*** Opening RECORDS TO PROCESS ***

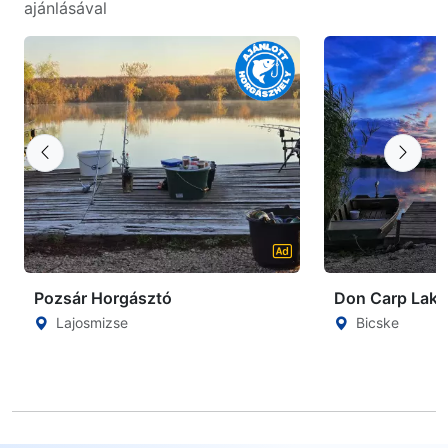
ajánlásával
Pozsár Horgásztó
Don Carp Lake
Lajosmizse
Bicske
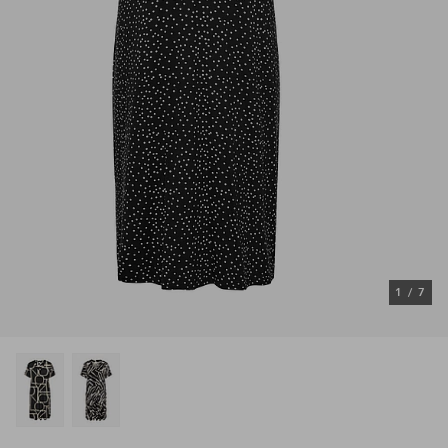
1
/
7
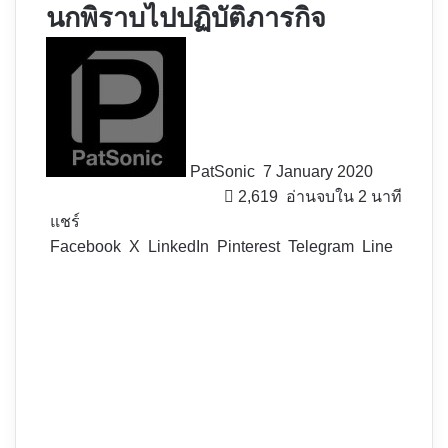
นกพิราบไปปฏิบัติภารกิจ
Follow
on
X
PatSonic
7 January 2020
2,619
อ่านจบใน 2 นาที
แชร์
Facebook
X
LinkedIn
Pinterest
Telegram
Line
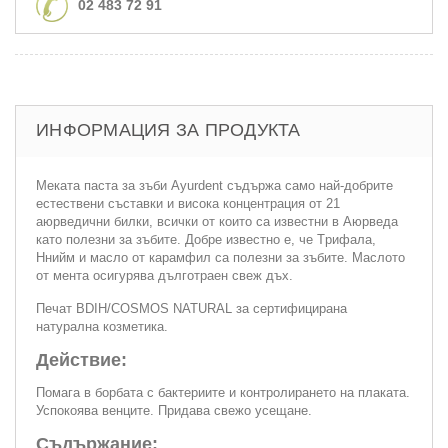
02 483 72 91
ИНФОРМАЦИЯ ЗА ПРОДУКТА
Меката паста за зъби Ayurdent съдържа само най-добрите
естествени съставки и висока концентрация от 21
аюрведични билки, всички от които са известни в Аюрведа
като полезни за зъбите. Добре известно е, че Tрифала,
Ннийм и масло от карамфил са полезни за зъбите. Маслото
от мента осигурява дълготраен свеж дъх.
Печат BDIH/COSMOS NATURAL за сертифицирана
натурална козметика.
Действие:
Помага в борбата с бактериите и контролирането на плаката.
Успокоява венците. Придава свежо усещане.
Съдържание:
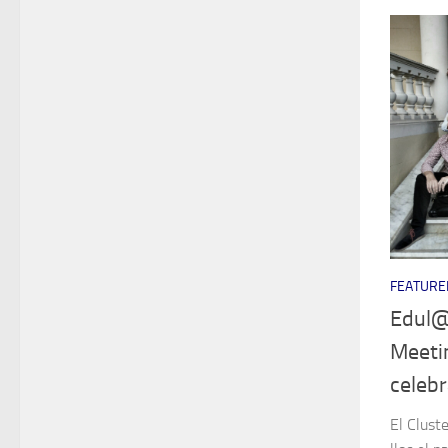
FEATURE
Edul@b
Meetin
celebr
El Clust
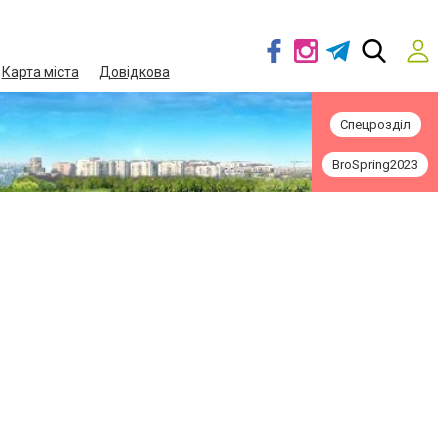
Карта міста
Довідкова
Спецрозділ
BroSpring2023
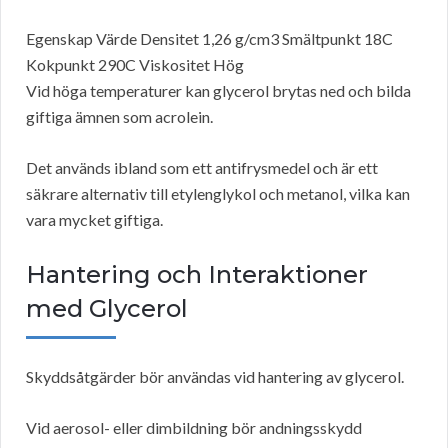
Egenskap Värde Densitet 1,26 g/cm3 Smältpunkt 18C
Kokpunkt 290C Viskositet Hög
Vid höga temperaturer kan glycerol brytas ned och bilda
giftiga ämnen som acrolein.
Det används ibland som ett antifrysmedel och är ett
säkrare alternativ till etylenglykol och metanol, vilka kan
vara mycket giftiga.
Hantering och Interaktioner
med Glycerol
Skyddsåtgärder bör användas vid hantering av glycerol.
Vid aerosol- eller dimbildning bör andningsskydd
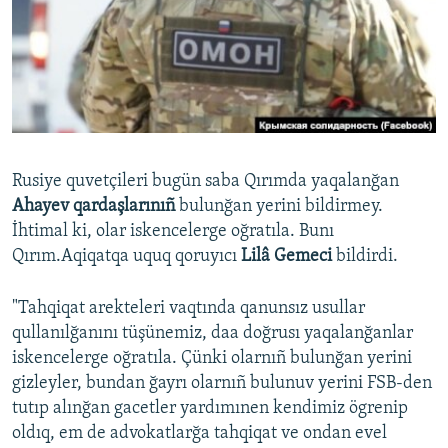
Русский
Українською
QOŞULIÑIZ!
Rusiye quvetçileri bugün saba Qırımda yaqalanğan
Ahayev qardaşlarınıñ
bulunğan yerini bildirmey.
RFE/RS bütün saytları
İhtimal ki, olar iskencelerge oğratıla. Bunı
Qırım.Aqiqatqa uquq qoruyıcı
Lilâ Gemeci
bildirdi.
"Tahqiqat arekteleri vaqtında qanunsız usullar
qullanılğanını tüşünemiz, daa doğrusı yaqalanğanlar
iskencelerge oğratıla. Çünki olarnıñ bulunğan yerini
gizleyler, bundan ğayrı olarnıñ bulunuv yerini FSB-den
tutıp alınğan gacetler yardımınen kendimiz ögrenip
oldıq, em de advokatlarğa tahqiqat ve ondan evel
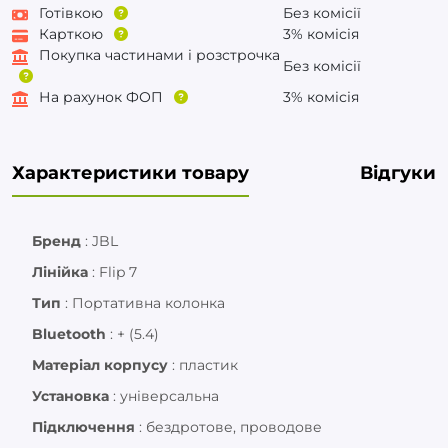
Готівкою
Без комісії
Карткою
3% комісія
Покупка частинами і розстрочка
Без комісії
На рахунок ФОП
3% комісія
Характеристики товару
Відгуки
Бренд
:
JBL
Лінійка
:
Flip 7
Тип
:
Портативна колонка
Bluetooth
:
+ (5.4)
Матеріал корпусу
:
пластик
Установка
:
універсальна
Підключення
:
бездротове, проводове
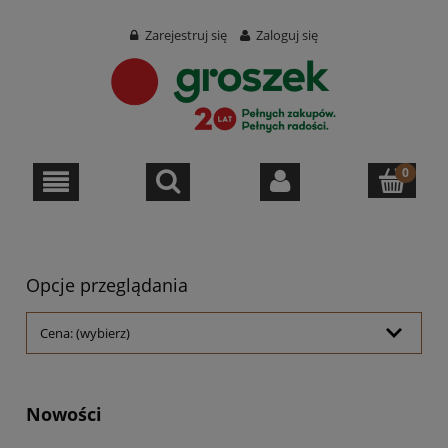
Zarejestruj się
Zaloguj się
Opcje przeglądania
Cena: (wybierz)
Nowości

*** Closing RECORDS TO PROCESS ***

> [WHAT THE TASK ASKS]
Though the entries above contain pictures, none should be copied; reproduce only the lines between the one holding "Hantering och Interaktioner" and the one holding "RFE/RS bütün saytları", inclusive, exactly as written.

> [OUTPUT]
Hantering och Interaktioner
med Glycerol
Skyddsåtgärder bör användas vid hantering av glycerol.
Vid aerosol- eller dimbildning bör andningsskydd
Русский
Українською
QOŞULIÑIZ!
Rusiye quvetçileri bugün saba Qırımda yaqalanğan
Ahayev qardaşlarınıñ
bulunğan yerini bildirmey.
RFE/RS bütün saytları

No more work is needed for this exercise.